No pedimos más que eso. No hay electricidad, ni gas natural, ni siquiera una
garrafa. Por suerte, tenemos velas y un hacha. Al frío, lo combatiremos con
leña. Recorro el bosque cercano en busca de troncos y ramas. La mayoría están
húmedos. La niebla es constante, apenas deja ver y respirar. Vuelvo y ella
parece feliz. Sonríe y dice que se siente mejor. Esto es por ahora, pienso, no
podemos durar mucho así. Pero no se lo digo. Que crea que este instante va a
durar para siempre.
Se
escucha la sirena de la ambulancia todos los días. Una vez al día, al menos. En
ocasiones, se escucha cuando amanece y, luego, cuando atardece.
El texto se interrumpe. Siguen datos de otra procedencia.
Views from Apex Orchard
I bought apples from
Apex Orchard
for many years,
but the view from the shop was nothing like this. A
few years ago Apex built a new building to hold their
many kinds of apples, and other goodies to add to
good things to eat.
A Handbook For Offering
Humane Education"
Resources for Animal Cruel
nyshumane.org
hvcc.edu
Pero la mayoría
de las veces se escucha a la noche, en la noche profunda, cuando nomás los
gatos pasean por el barrio. Esas veces, se escucha una sirena que parte el
silencio, que aturde, que invade la pieza. Con ella, abrimos los ojos y nos
quedamos despiertos durante un rato. A veces, me levanto a tomar un vaso de
agua. En esas ocasiones, escucho a Ana trabajar en su pieza; se escucha el
ruido monótono de la máquina y la voz de ella, muy baja, susurrando sola. Me
causa gracia escuchar su vocecita, como si se estuviera contando un secreto.
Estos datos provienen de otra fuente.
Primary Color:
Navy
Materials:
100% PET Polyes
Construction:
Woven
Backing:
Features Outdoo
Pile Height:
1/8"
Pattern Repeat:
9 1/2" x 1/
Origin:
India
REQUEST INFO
Imagino que tanto encierro, tanta soledad, tanto asilamiento, quiebran, un
poco, nuestra cordura. La sirena, en tanto, vuelve a sonar, a lo lejos. En esas
noches, me vuelvo a acostar y me duermo. Al otro día, en general, el noticiero
informa incidentes en tal o cual lugar, desalojos, cuarentenas, la tristeza a
la que nos acostumbramos. La epidemia, según cuentan todos los días, se sigue
extendiendo y los científicos que la estudian no tienen modo de encontrar una
cura, una solución, una respuesta de alguna clase. El primer caso que se
conoció fue por casualidad. La noticia apareció como una nota de color en algún
programa de la tarde. Un hombre, de mediana edad, estaba convencido de vivir
dos años en el pasado. Su mente había viajado dos años al pasado y allí había
quedado estancada. Tardaron en darse cuenta que era una enfermedad contagiosa.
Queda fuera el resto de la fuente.